A very special first has been marked by South Auckland students.

AUT University's Manukau campus has seen its first graduates receive their university qualifications, with a total of 181 graduates donning their robes and caps for the inaugural ceremonies.

The graduates were among the campus' first intake when it opened its doors in March 2010.

AUT vice-chancellor Derek McCormack, Auckland mayor Len Brown and chancellor John Maasland
PROUD: AUT vice-chancellor Derek McCormack, Auckland mayor Len Brown and chancellor John Maasland

It was opened in response to a commitment from the Government and the former Manukau City Council to enhance tertiary education in the South Auckland region.

The ceremony was attended by AUT chancellor John Maasland, vice-chancellor Derek McCormack and Auckland mayor Len Brown who said he was excited and proud to be at the event.

"Now we know that nothing - especially not geography - is holding back local people who want to contribute to our community. You graduates are trailblazers," Mr Brown told the crowd.


Mr McCormack says the campus was opened to increase participation in university study in Manukau.

Local residents don't historically have a high rate of participation in university study and the AUT board wanted to build that up, he says.

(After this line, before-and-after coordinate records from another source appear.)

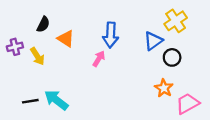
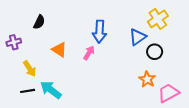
orange triangle: (66, 39) -> (59, 50), moved
yellow arrow: (37, 56) -> (30, 69), moved

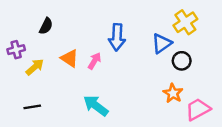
pink arrow: (89, 53) -> (95, 61), moved
yellow arrow: (30, 69) -> (35, 67), moved, turned -98
cyan arrow: (51, 90) -> (96, 106), moved

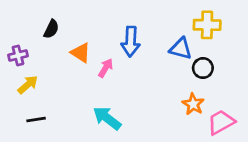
yellow cross: (185, 22) -> (207, 25), turned 35
blue triangle: (162, 43) -> (181, 49), turned 50
orange triangle: (70, 58) -> (81, 53), moved
yellow arrow: (35, 67) -> (28, 85), moved

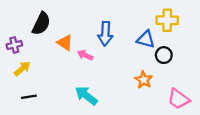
black semicircle: (51, 29) -> (41, 24), size x1.5
pink arrow: (106, 68) -> (85, 55), turned -96
orange star: (193, 104) -> (144, 80), moved
pink trapezoid: (221, 122) -> (178, 99), turned -115

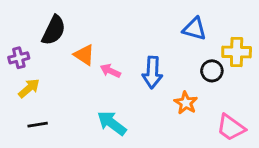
yellow cross: (167, 20) -> (237, 52), moved
blue arrow: (105, 34) -> (152, 72), moved
blue triangle: (146, 39) -> (194, 29), moved

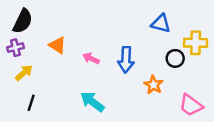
black semicircle: (54, 30) -> (23, 21), moved
orange triangle: (84, 55) -> (57, 45), moved
black line: (38, 125) -> (31, 103), turned -63

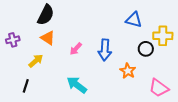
black semicircle: (23, 21) -> (46, 15), moved
pink arrow: (91, 58) -> (76, 49), turned -72
yellow arrow: (24, 73) -> (36, 61), moved

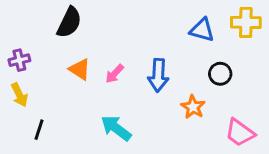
yellow cross: (163, 36) -> (246, 22), moved
orange triangle: (48, 38) -> (80, 69), moved
yellow arrow: (36, 61) -> (19, 95), moved, turned 105

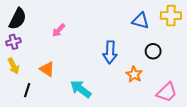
black semicircle: (69, 22) -> (18, 19), moved
orange triangle: (80, 69) -> (47, 69), moved
pink arrow: (115, 74) -> (59, 30), moved
pink trapezoid: (240, 133) -> (167, 92), turned -80

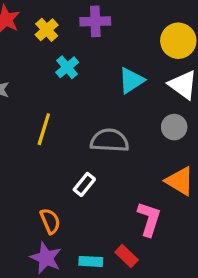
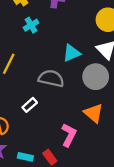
cyan triangle: (131, 80) -> (72, 53), moved
gray circle: (174, 127) -> (96, 77), size x1.5

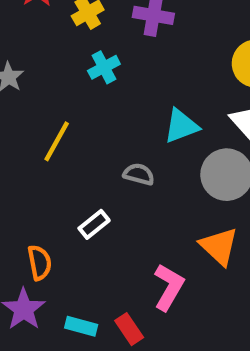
gray semicircle: (51, 78) -> (139, 174), size x0.6

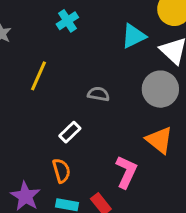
cyan triangle: (181, 126) -> (134, 36), moved
orange semicircle: (40, 263) -> (61, 171), moved

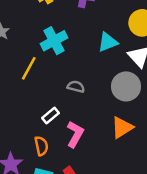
cyan cross: (67, 21) -> (54, 41), moved, size x1.5
orange triangle: (159, 140) -> (122, 127), turned 45
pink L-shape: (126, 172) -> (75, 134), moved

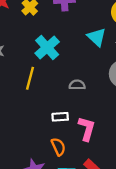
cyan triangle: (108, 42) -> (97, 37), turned -42
white rectangle: (51, 116) -> (60, 117), turned 49

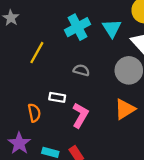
cyan cross: (47, 47) -> (78, 27), moved
orange semicircle: (58, 147) -> (34, 113), moved

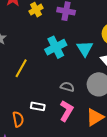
gray semicircle: (81, 70) -> (67, 87), moved
pink L-shape: (80, 115) -> (66, 111), moved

"We had to build participation rates to build aspiration so more young people from decile 1 to 4 schools in the area aspire to do well at school and go on to higher education. The fact that we've now had our first graduates through is our first taste of success."

Nearly two-thirds of the Manukau campus students hail from decile 1 to 4 schools, compared to nearly one-third of AUT's total student numbers.

Qualifications were awarded in disciplines including sport and recreation, teacher education, computing, health science and business.

Among those receiving qualifications was Wattle Downs resident Sarah Williamson who received a bachelor of sport and recreation.

The 21-year-old says the size of the fledgling campus served her well over her three years of study.

"It's a really unique campus - you're not sitting in massive classes," she says.

"There's only a maximum of 20 in a class so it's more interactive and you feel more comfortable. You're really like a little family."

She and many other sport and recreation students had to travel to AUT's Akoranga campus on the North Shore to complete some papers, she says. "But we always felt like Manukau was our place to be. Manukau was home."